Directions => The records below need to be set down again exactly; their images stay out.

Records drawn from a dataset
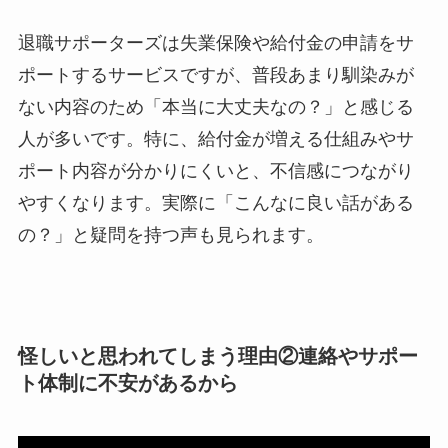
退職サポーターズは失業保険や給付金の申請をサ
ポートするサービスですが、普段あまり馴染みが
ない内容のため「本当に大丈夫なの？」と感じる
人が多いです。特に、給付金が増える仕組みやサ
ポート内容が分かりにくいと、不信感につながり
やすくなります。実際に「こんなに良い話がある
の？」と疑問を持つ声も見られます。
怪しいと思われてしまう理由②連絡やサポー
ト体制に不安があるから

Your response =>
退職サポーターズは失業保険や給付金の申請をサ
ポートするサービスですが、普段あまり馴染みが
ない内容のため「本当に大丈夫なの？」と感じる
人が多いです。特に、給付金が増える仕組みやサ
ポート内容が分かりにくいと、不信感につながり
やすくなります。実際に「こんなに良い話がある
の？」と疑問を持つ声も見られます。
怪しいと思われてしまう理由②連絡やサポー
ト体制に不安があるから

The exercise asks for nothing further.